À peine, Süyümbike et son fils livrés, les russes commencèrent à passer le peuple de Kazan sur le fil de l’épée, des dizaines de milliers de Tatars périrent, les bibliothèques de la ville furent incendiées, les mosquées pillées, et la ville fut donnée aux colons russes. Les mirza perdirent leur titre de propriétés, les oulama se firent massacrer également, tandis que les institutions islamiques furent rayées de la cartes Les Tatars sont littéralement génocidés par la prise de Kazan. Les Russes quant à eux, galvanisés par leur succès, continuent leur chevauchée à travers les steppes. En 1556, ils éteignent à coup de canon les dernières poches de résistance et fondent sur le khanat d’Astrakhan. Trente ans plus tard, ce sera le tour du khanat de Sibir. C’est le début de la colonisation russe de l’Asie centrale musulmane qui verra l’extinction de toute une civilisation.
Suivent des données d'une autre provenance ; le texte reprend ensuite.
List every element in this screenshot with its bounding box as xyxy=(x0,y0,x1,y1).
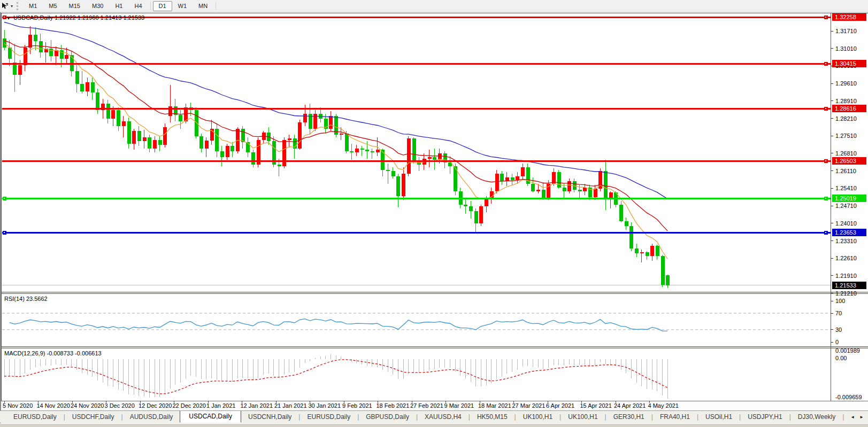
timeframe-button-m1[interactable]: M1 xyxy=(23,1,43,11)
chart-tab-usdchf-daily[interactable]: USDCHF,Daily xyxy=(65,412,121,422)
toolbar-grip[interactable] xyxy=(17,2,20,10)
chart-tab-dj30-weekly[interactable]: DJ30,Weekly xyxy=(791,412,842,422)
date-tick-label: 30 Jan 2021 xyxy=(309,402,341,409)
chart-tab-eurusd-daily[interactable]: EURUSD,Daily xyxy=(300,412,357,422)
svg-text:1.30415: 1.30415 xyxy=(835,60,856,67)
chart-tab-xauusd-h4[interactable]: XAUUSD,H4 xyxy=(418,412,468,422)
timeframe-button-m5[interactable]: M5 xyxy=(43,1,63,11)
rsi-axis-label: 100 xyxy=(835,298,845,304)
macd-axis-label: 0.00 xyxy=(835,355,847,361)
svg-text:1.21533: 1.21533 xyxy=(835,282,856,289)
timeframe-button-mn[interactable]: MN xyxy=(193,1,213,11)
chart-tab-ger30-h1[interactable]: GER30,H1 xyxy=(606,412,651,422)
chart-tab-eurusd-daily[interactable]: EURUSD,Daily xyxy=(6,412,64,422)
chart-ohlc-values: 1.21922 1.21960 1.21413 1.21533 xyxy=(55,14,144,21)
chart-tab-gbpusd-daily[interactable]: GBPUSD,Daily xyxy=(359,412,416,422)
chart-tabs-bar: EURUSD,Daily|USDCHF,Daily|AUDUSD,DailyUS… xyxy=(0,410,868,423)
timeframe-button-h4[interactable]: H4 xyxy=(128,1,148,11)
chart-tab-usdjpy-h1[interactable]: USDJPY,H1 xyxy=(741,412,789,422)
macd-axis-label: 0.001989 xyxy=(835,347,860,354)
chart-tab-hk50-m15[interactable]: HK50,M15 xyxy=(470,412,514,422)
chart-tab-uk100-h1[interactable]: UK100,H1 xyxy=(561,412,604,422)
timeframe-toolbar: ▾ M1M5M15M30H1H4D1W1MN xyxy=(0,0,868,12)
chart-symbol-period: USDCAD,Daily xyxy=(13,14,53,21)
cursor-icon xyxy=(1,2,9,10)
date-tick-label: 4 May 2021 xyxy=(648,402,679,409)
price-tick-label: 1.26810 xyxy=(835,150,857,157)
date-tick-label: 3 Dec 2020 xyxy=(105,402,135,409)
chart-tab-usdcad-daily[interactable]: USDCAD,Daily xyxy=(180,410,241,423)
rsi-indicator-label: RSI(14) 23.5662 xyxy=(4,296,48,302)
symbol-menu-icon[interactable]: ▼ xyxy=(6,16,11,21)
svg-text:1.25019: 1.25019 xyxy=(835,195,856,201)
price-badge-1.28616: 1.28616 xyxy=(832,105,866,112)
price-tick-label: 1.21910 xyxy=(835,273,857,279)
date-tick-label: 21 Jan 2021 xyxy=(274,402,307,409)
toolbar-separator xyxy=(150,2,151,10)
svg-text:1.32258: 1.32258 xyxy=(835,14,856,20)
date-tick-label: 12 Jan 2021 xyxy=(241,402,273,409)
chart-tab-audusd-daily[interactable]: AUDUSD,Daily xyxy=(123,412,180,422)
date-tick-label: 27 Feb 2021 xyxy=(410,402,443,409)
date-tick-label: 1 Jan 2021 xyxy=(206,402,235,409)
tab-scroll-right-icon[interactable]: ► xyxy=(859,415,864,420)
toolbar-separator xyxy=(216,2,216,10)
timeframe-button-d1[interactable]: D1 xyxy=(153,1,172,11)
cursor-tool-dropdown-icon[interactable]: ▾ xyxy=(10,4,15,9)
rsi-axis-label: 30 xyxy=(835,327,842,333)
date-tick-label: 14 Nov 2020 xyxy=(37,402,70,409)
svg-text:1.28616: 1.28616 xyxy=(835,105,856,112)
svg-text:1.26503: 1.26503 xyxy=(835,158,856,164)
price-badge-1.30415: 1.30415 xyxy=(832,60,866,67)
price-tick-label: 1.26110 xyxy=(835,168,856,174)
date-tick-label: 24 Nov 2020 xyxy=(71,402,104,409)
panel-backgrounds xyxy=(0,13,868,410)
price-tick-label: 1.23310 xyxy=(835,238,857,244)
price-tick-label: 1.27510 xyxy=(835,133,857,139)
date-tick-label: 15 Apr 2021 xyxy=(580,402,612,409)
date-tick-label: 18 Feb 2021 xyxy=(377,402,410,409)
price-tick-label: 1.31010 xyxy=(835,45,857,52)
price-tick-label: 1.22610 xyxy=(835,255,857,261)
date-tick-label: 22 Dec 2020 xyxy=(173,402,206,409)
price-badge-1.25019: 1.25019 xyxy=(832,195,866,202)
chart-tab-usoil-h1[interactable]: USOil,H1 xyxy=(698,412,739,422)
price-badge-1.26503: 1.26503 xyxy=(832,157,866,165)
date-tick-label: 24 Apr 2021 xyxy=(614,402,646,409)
chart-tab-uk100-h1[interactable]: UK100,H1 xyxy=(516,412,559,422)
date-tick-label: 6 Apr 2021 xyxy=(546,402,574,409)
price-tick-label: 1.29610 xyxy=(835,80,857,87)
date-tick-label: 18 Mar 2021 xyxy=(478,402,511,409)
price-badge-1.23653: 1.23653 xyxy=(832,229,866,236)
price-tick-label: 1.21210 xyxy=(835,290,857,297)
price-tick-label: 1.28910 xyxy=(835,98,857,104)
rsi-axis-label: 70 xyxy=(835,310,842,316)
macd-indicator-label: MACD(12,26,9) -0.008733 -0.006613 xyxy=(4,350,102,356)
price-tick-label: 1.25410 xyxy=(835,185,857,191)
price-badge-1.32258: 1.32258 xyxy=(832,13,866,21)
date-tick-label: 27 Mar 2021 xyxy=(512,402,546,409)
rsi-axis-label: 0 xyxy=(835,339,839,345)
timeframe-button-m15[interactable]: M15 xyxy=(63,1,86,11)
status-bar xyxy=(0,423,868,427)
chart-window-title: ▼USDCAD,Daily 1.21922 1.21960 1.21413 1.… xyxy=(6,14,144,21)
price-tick-label: 1.31710 xyxy=(835,28,857,34)
date-tick-label: 9 Feb 2021 xyxy=(342,402,372,409)
timeframe-button-h1[interactable]: H1 xyxy=(109,1,128,11)
chart-tab-usdcnh-daily[interactable]: USDCNH,Daily xyxy=(241,412,298,422)
price-tick-label: 1.28210 xyxy=(835,115,857,122)
macd-axis-label: -0.009659 xyxy=(835,394,862,400)
chart-tab-fra40-h1[interactable]: FRA40,H1 xyxy=(653,412,697,422)
tab-scroll-left-icon[interactable]: ◄ xyxy=(850,415,855,420)
cursor-tool-button[interactable] xyxy=(0,2,10,10)
timeframe-button-m30[interactable]: M30 xyxy=(86,1,109,11)
chart-canvas[interactable]: 1.317101.310101.303101.296101.289101.282… xyxy=(0,0,868,410)
date-tick-label: 9 Mar 2021 xyxy=(444,402,474,409)
tab-scroll-controls: ◄ ► xyxy=(847,412,868,423)
timeframe-button-w1[interactable]: W1 xyxy=(172,1,193,11)
current-price-badge: 1.21533 xyxy=(832,282,866,289)
price-tick-label: 1.24710 xyxy=(835,203,857,209)
svg-text:1.23653: 1.23653 xyxy=(835,229,856,236)
window-left-border xyxy=(0,0,1,427)
price-tick-label: 1.24010 xyxy=(835,220,857,227)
Süyümbike quant à elle, subit l’exil forcé à Moscou, où elle séparée de son fils. Ivan le Terrible fait baptisé le prince Ötemiş au monastère de Chudovo et lui donne le nom d’Alexandre. Il mourut jeune, enterré en tant que chrétien dans la cathédrale d’Arkhangelsk aux côtés de membres de la famille du monarque.

Süyümbike subit l’ignominie d’être livrée au collaborateur Şahgali, où elle demeure prisonnière, contrainte à cause de la trahison des siens à passer le reste de sa vie avec quelqu’un qu’elle n’a jamais aimé. Le régime tsariste fit tout pour faire tomber dans l’oubli le souvenir de cette femme résistante qui eut l’outrecuidance d’affronter Ivan le Terrible, jusqu’à taire son lieu d’inhumation. Aujourd’hui encore, l’endroit de la tombe de cette femme héroïque musulmane est inconnu, même si certains historiens pensent qu’elle est enterrée aux côtés de Şahgali.

Cependant, les Tatars honorèrent sa mémoire et nommèrent l’un des plus somptueux monuments de la ville du nom de leur Hanbike : le minaret de Süyünbike.

J’ai voulu partager cette histoire avec vous car il ne semble pas possible de comprendre les souffrances du monde musulman d’aujourd’hui sans comprendre la lutte de ceux qui ont lutté pour l’indépendance, connaître leur nom et leur histoire.